In January, 1994 Roy died at home where he was found by his daughter, Kiyo. He had been working on a series of interviews with his mother, which had been conducted by Matsuki Masutani in Japanese and then translated by him into English. Daphne Marlatt, who knew his mother, edited “Mothertalk: Life Stories of Mary Kiyoshi Kiyooka” (NeWest Press, 1997).
Other books published posthumously include:
“Pacific Windows: Collected Poems of Roy Kiyooka”( 1997) edited by Roy Miki.
“All Amazed: For Roy Kiyooka” (Arsenal Pulp Press, Morris and Helen Belkin Art Gallery, Collapse, 2002) edited by John O’Brian of UBC. Based on the “Roy Kiyooka Conference” ( 1999) organized by Naomi Sawada of the Belkin Art Gallery.
“Pacific Rim Letters”, including TransCanada Letters, (NeWest Press, 2005) edited by Smaro Kamboureli.
From a manuscript on the life of Tom Thompson found after Roy died, “The Artist and the Moose: A Fable of Forget” (LINE books, 2009) edited by Roy Miki.
Roy’s visual work is in public galleries across Canada and in private collections internationally.
Roy is survived by his daughters, Mariko, Fumiko, and Kiyo, along with his brother Harry, who is a painter and art historian, Harry’s wife, Katie Ohe who is a sculptor, his brother, Frank, who is a potter, Frank’s wife Anne, a nurse, his sisters, Joyce and Irene, his grandchildren, nieces and nephews. And many friends….
on my dad’s birthday, January 18
Grandma called Tosa “Her heart’s True Country” in the book Mothertalk. And grandma (Kiyoshi) managed, although extremely poor most of her life, to go back for visits to Tosa a number of times.

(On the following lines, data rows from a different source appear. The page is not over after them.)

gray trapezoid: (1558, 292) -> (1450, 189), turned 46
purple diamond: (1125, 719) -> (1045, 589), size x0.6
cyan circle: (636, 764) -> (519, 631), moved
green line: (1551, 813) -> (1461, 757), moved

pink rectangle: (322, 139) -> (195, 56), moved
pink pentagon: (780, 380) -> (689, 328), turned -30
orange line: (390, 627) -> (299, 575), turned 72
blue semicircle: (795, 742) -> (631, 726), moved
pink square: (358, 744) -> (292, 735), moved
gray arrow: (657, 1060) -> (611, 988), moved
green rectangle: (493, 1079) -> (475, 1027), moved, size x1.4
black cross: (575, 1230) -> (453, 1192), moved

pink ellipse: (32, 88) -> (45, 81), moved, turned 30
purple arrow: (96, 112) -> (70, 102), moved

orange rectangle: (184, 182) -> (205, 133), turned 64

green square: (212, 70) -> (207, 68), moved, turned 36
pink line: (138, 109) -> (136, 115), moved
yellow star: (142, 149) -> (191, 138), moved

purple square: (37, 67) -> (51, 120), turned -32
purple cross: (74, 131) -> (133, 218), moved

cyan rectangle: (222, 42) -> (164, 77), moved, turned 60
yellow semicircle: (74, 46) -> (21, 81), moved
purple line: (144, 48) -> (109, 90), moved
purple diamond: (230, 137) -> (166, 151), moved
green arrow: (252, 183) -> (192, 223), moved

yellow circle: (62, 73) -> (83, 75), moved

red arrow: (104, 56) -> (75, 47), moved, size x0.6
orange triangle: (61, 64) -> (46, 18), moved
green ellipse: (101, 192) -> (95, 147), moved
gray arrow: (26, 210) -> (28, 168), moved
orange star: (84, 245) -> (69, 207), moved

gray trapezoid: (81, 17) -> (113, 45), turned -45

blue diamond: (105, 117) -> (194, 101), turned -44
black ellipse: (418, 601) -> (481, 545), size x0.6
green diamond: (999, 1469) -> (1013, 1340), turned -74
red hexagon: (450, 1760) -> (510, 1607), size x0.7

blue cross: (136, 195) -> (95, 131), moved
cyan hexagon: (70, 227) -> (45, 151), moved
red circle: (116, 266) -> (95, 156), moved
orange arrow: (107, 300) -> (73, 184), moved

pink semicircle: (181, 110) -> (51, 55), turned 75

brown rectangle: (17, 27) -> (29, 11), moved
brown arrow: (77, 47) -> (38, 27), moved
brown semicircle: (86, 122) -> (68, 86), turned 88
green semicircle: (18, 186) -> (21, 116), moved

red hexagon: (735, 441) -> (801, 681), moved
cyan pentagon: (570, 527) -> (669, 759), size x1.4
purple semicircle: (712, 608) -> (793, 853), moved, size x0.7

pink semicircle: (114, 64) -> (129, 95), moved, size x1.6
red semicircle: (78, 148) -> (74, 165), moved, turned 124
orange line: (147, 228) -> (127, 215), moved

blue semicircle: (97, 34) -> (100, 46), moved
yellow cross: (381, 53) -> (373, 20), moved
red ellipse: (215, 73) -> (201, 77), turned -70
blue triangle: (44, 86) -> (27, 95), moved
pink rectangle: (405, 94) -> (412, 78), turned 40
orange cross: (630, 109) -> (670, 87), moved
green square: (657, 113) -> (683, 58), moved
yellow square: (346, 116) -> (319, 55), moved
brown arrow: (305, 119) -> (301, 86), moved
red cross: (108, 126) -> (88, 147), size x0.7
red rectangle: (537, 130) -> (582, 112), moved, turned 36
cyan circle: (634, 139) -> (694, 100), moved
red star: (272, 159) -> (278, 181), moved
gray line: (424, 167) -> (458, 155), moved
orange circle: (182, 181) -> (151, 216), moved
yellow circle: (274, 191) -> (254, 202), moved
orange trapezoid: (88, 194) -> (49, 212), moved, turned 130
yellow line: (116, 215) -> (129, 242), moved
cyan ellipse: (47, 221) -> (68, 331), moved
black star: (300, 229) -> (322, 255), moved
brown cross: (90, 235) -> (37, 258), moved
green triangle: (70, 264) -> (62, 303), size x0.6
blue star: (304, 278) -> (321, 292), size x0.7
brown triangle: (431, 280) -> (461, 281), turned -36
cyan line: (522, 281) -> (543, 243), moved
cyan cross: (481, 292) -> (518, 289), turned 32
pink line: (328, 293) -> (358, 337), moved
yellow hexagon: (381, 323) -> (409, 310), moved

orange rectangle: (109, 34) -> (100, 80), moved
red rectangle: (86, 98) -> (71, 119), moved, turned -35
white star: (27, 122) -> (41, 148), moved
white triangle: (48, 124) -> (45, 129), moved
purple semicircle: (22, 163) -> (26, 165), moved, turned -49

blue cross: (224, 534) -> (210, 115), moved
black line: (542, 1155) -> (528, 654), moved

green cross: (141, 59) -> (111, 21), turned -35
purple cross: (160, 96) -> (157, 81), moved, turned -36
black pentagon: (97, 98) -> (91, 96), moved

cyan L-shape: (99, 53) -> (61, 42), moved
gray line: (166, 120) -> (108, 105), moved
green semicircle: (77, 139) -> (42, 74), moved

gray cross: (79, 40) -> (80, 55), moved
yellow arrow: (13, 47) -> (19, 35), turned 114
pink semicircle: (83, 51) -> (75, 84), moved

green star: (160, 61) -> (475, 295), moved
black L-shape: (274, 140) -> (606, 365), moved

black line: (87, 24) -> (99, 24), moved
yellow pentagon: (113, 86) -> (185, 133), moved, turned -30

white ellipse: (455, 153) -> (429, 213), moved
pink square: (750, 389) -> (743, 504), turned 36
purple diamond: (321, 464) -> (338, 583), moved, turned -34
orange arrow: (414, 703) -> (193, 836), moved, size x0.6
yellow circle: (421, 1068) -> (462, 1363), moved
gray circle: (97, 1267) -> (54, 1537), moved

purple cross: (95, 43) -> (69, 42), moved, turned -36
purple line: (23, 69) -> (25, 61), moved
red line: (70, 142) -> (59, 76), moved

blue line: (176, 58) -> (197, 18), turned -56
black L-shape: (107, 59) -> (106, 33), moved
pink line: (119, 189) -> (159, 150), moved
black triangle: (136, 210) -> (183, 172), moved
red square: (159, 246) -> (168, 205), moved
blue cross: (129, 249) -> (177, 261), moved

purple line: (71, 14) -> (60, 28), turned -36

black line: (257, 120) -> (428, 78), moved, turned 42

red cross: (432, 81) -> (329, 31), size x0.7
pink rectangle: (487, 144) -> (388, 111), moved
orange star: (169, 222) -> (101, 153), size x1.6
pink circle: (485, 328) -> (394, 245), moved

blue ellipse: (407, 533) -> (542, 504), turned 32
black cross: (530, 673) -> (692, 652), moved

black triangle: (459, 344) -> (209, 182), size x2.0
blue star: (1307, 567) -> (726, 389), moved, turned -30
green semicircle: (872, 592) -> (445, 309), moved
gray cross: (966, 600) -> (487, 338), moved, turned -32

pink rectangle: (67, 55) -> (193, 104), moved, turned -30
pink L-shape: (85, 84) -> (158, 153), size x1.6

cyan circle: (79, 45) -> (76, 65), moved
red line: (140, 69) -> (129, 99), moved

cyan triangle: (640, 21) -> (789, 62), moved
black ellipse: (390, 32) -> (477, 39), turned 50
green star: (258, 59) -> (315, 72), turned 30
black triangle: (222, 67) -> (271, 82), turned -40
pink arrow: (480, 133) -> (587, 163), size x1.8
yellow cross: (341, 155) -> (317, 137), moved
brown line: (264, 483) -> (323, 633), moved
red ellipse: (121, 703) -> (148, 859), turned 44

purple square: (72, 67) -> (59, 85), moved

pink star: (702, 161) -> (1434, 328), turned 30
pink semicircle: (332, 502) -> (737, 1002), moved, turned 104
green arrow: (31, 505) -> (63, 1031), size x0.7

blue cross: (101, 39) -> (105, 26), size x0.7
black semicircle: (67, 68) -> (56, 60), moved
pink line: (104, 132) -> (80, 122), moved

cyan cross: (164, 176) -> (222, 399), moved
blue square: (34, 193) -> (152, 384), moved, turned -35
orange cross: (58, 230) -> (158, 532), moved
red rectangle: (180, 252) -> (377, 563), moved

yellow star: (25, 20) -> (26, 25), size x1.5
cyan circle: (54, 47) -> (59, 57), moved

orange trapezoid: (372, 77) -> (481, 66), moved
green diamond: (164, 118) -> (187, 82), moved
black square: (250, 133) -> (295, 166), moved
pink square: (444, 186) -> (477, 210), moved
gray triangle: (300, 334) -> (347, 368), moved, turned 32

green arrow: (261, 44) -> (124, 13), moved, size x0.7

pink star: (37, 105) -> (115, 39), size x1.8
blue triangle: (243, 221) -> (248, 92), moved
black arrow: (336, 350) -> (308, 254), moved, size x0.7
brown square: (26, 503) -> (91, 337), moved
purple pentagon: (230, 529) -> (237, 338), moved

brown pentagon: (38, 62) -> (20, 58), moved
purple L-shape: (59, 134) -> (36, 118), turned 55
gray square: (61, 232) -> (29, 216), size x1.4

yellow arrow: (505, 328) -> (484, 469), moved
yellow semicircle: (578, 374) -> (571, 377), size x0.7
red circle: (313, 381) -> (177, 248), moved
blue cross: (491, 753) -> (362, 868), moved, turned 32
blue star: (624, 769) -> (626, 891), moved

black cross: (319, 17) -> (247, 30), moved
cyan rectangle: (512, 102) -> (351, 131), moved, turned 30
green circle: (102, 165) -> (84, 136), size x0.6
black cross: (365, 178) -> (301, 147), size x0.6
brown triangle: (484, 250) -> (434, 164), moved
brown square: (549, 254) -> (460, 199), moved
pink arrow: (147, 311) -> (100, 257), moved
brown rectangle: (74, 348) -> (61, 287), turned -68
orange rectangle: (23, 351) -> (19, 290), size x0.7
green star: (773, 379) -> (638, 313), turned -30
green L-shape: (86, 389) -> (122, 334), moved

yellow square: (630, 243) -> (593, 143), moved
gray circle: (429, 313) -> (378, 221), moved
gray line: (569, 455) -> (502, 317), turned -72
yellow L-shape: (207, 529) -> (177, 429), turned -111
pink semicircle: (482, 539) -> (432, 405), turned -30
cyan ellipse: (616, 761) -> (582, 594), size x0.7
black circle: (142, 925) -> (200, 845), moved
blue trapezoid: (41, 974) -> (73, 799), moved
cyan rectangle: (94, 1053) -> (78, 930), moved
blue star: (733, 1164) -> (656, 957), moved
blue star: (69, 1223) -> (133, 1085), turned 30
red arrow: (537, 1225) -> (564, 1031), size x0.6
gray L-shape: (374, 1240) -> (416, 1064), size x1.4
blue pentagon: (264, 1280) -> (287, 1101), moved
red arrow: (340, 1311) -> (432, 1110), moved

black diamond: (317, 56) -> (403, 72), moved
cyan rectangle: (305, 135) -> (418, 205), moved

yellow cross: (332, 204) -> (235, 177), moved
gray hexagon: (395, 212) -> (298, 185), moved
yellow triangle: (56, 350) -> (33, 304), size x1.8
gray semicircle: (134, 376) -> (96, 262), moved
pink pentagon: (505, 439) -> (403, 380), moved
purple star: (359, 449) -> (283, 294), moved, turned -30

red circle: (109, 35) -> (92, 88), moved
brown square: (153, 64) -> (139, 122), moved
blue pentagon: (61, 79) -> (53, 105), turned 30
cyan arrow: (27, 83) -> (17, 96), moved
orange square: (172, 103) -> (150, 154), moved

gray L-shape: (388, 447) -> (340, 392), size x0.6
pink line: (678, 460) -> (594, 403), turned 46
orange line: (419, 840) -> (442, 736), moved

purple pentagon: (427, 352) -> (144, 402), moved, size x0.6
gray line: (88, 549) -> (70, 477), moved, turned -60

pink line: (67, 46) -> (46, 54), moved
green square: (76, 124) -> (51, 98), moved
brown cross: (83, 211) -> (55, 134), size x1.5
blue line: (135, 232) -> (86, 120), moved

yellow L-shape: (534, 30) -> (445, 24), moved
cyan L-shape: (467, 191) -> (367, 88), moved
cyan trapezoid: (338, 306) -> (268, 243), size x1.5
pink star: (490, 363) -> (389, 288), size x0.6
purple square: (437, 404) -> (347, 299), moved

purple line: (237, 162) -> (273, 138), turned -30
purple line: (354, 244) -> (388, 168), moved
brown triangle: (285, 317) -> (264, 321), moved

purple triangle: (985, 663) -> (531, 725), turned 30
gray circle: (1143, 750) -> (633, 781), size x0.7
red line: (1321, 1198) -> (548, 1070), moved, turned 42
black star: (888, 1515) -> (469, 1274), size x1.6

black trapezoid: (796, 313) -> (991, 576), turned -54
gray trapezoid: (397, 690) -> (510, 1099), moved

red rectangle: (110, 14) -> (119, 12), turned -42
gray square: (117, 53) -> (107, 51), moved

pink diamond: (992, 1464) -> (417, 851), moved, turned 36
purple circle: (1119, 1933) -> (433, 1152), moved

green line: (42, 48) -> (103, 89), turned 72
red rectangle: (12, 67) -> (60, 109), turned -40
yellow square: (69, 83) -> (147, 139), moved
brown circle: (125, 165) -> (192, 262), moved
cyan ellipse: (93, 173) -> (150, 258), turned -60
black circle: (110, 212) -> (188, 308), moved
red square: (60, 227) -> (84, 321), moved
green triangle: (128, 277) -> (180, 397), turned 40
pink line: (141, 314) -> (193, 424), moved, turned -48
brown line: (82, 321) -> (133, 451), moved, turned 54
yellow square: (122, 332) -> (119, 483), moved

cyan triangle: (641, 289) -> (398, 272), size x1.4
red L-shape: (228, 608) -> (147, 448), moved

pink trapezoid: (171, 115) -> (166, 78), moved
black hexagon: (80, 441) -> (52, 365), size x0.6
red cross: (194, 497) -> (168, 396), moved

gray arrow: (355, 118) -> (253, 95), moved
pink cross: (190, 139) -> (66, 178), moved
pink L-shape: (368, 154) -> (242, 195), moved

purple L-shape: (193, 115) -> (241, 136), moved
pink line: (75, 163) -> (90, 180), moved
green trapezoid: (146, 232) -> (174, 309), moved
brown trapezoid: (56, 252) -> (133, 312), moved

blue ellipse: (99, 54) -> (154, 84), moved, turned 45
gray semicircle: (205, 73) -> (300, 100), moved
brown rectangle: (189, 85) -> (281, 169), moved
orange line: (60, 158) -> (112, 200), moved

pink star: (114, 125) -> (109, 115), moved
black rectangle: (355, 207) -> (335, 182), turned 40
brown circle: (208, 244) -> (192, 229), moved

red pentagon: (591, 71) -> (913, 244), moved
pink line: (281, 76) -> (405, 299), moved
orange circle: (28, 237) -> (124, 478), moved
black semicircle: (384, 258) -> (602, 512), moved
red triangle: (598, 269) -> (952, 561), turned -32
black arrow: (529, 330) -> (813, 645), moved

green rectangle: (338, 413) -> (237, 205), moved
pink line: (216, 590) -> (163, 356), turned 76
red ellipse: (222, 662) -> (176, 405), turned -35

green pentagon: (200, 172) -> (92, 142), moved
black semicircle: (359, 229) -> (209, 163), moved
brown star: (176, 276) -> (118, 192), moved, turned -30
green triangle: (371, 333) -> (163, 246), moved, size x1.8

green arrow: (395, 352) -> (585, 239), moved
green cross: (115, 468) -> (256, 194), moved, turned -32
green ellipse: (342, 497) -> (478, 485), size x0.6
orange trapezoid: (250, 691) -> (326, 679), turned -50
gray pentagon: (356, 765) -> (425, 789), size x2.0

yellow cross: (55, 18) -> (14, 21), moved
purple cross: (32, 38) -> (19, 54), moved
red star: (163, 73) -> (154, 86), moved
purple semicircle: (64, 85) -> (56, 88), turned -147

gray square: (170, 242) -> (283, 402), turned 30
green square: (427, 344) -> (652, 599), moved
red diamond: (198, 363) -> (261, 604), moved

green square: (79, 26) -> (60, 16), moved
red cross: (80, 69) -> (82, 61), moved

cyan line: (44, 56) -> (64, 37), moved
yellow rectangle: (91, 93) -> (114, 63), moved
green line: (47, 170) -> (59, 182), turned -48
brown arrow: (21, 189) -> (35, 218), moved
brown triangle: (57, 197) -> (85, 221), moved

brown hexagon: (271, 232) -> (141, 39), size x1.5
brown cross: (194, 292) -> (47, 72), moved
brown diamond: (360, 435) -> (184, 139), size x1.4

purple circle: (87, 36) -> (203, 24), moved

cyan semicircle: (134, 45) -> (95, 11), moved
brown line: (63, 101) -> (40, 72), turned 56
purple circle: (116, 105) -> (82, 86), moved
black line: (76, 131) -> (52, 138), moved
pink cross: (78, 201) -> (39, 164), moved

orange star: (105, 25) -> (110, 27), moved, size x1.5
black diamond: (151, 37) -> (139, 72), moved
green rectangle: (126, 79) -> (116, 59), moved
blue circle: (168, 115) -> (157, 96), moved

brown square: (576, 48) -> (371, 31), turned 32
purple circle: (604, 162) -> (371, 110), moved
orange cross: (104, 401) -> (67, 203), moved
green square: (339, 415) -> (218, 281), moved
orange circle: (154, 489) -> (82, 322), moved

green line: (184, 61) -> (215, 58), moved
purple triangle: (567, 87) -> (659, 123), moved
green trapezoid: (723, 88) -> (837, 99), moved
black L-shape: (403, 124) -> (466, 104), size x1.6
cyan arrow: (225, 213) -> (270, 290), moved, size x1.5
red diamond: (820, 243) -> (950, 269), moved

My father also returned to Japan many times later in his life as well. And I have been very fortunate with the help of many people to have been able to show my film REED: The Life and Works of Roy Kiyooka throughout Japan in June 2013 and on part of that trip Roy Miki accompanied me and spoke about Roy Kiyooka and with questions from Glen Lowrey he also spoke about transforming the Japanese Canadian experience through photoshopping photos from that experience and changing them to a brighter future. I was so pleased to be with him, one of the leaders of the redress movement in Canada. The redress movement I felt helped push Canada towards the forefront in issues such as social justice, human rights and equality for all. This is something Canada can be proud of and lets hope it continues to uphold those values particularly where the aboriginal people are concerned, because their old values of mutual respect are something we can all learn from. Respect for each other, for the living organism that is the earth that sustains us (without the earth we ALL perish), thus we need to take care and not to pollute and destroy her and for animals and all things, but I am getting diverted. It has been 20 years since dad passed away and I am writing this on his birthday January 18. He devoted his life to being an artist and to other artists and writers in the community, saying how the arts are as important as any other group of lawyers, doctors, academics, etc. “…because without them the world as we know it would virtually cease to exist…” and i suppose if you look back historically it is through the arts (painting, pictures, etc.) and writing that we know ourselves as humans.